Presently, NEFT operates in batches from 9 a.m to 5 p.m. There are six settlements at 9 a.m, 11 a.m, 12 noon, 1 p.m, 3 p.m and 5 p.m on week days and three settlements at 9 a.m, 11 a.m and 12 noon on Saturdays.

Ø Working Of NEFT System:

Step-1 : An individual / firm / corporate intending to originate or transfer funds through NEFT has to fill an application form giving details of the beneficiary (like, name of the beneficiary, name of the bank branch where the beneficiary has an account, IFSC of the beneficiary bank branch, account type and account number). The application form will be available at the originating bank branch. The originator authorises the branch to debit his account and remit the specified amount to the beneficiary. Customers enjoying net banking facility offered by their bankers can initiate the funds transfer request online. Some banks offer the NEFT facility even through the ATMs. Walk-in customers will, however, have to give their contact details (complete address and telephone no. etc.,) to the branch. This will help the branch to refund the money to the customer in case credit could not be afforded to the beneficiary’s bank account or the transaction is rejected / returned for any reason.
Step-2 : The originating bank branch prepares a message and sends the message to its pooling centre (also called the NEFT Service Centre).Step-3 : The pooling centre forwards the message to the NEFT Clearing Centre (operated by National Clearing Cell, Reserve Bank of India, Mumbai) to be included for the next available batch.Step-4 : The Clearing Centre sorts the funds transfer transactions destination bank-wise and prepares accounting entries to receive funds from (debit) the originating banks and give the funds to (credit) the destination banks.

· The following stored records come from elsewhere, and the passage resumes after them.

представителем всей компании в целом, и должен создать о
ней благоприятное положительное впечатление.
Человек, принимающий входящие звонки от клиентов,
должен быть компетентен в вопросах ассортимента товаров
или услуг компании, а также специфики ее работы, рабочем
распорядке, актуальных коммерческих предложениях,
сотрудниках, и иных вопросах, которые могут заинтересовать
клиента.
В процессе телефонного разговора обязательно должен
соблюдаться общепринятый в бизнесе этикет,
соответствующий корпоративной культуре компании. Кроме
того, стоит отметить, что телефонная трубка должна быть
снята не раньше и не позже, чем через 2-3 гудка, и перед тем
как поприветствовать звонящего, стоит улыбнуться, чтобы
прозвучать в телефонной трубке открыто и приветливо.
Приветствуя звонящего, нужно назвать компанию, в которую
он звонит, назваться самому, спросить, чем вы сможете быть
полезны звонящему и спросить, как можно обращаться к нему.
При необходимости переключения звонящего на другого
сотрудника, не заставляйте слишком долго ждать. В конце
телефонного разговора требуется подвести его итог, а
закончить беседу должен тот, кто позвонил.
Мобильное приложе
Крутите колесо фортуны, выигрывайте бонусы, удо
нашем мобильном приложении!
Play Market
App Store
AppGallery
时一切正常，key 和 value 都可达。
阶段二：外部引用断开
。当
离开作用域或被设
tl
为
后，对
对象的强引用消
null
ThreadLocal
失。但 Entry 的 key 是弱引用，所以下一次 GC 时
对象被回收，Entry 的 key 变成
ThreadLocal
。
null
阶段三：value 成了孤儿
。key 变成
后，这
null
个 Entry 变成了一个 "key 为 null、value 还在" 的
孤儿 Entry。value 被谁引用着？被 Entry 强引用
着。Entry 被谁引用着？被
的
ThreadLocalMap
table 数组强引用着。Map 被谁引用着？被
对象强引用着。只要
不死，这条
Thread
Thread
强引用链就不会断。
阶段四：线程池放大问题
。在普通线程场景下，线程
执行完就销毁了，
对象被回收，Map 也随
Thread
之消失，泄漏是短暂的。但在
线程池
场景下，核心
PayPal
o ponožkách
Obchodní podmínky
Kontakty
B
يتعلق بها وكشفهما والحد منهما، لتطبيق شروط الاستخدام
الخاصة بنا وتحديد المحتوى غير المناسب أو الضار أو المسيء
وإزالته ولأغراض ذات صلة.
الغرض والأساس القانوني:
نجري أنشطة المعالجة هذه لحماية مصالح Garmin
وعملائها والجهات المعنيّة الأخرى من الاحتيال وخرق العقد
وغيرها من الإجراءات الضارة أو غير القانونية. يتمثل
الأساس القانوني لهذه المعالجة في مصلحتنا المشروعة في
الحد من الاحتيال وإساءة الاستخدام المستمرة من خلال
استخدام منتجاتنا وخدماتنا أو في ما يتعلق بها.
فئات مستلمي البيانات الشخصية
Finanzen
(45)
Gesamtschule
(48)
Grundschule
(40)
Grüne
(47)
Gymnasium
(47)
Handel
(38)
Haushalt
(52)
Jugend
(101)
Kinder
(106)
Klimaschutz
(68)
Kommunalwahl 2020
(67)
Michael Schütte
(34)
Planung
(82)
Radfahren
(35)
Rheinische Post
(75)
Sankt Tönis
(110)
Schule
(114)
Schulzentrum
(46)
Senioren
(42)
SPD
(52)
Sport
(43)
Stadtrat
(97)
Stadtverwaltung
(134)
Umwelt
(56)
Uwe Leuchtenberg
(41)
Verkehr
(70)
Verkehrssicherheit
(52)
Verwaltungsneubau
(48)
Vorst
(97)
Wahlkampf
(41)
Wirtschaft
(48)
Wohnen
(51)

Thereafter, bank-wise remittance messages are forwarded to the destination banks through their pooling centre (NEFT Service Centre).Step-5 : The destination banks receive the remittance messages received from the Clearing Centre and pass on the credit to the beneficiary accounts.

Ø Processing charges:

Reserve Bank of India has waived the processing or service charges for member banks till March 31, 2010. Accordingly, member banks participating in NEFT need not pay any processing or service charges to Reserve Bank of India. Further, processing or service charges to be levied by the member banks from their customers have also been rationalised by Reserve Bank of India as under: –
a) Inward transactions at destination bank branches (for credit to beneficiary accounts)

– Free, no charges to be levied from beneficiaries

b) Outward transactions at originating bank branches (charges for the remitter)
 For transactions up to Rs. 1 lakh  Charges not exceeding Rs. 5. For transactions of Rs. 1 lakh and above – Charges not exceeding Rs. 25.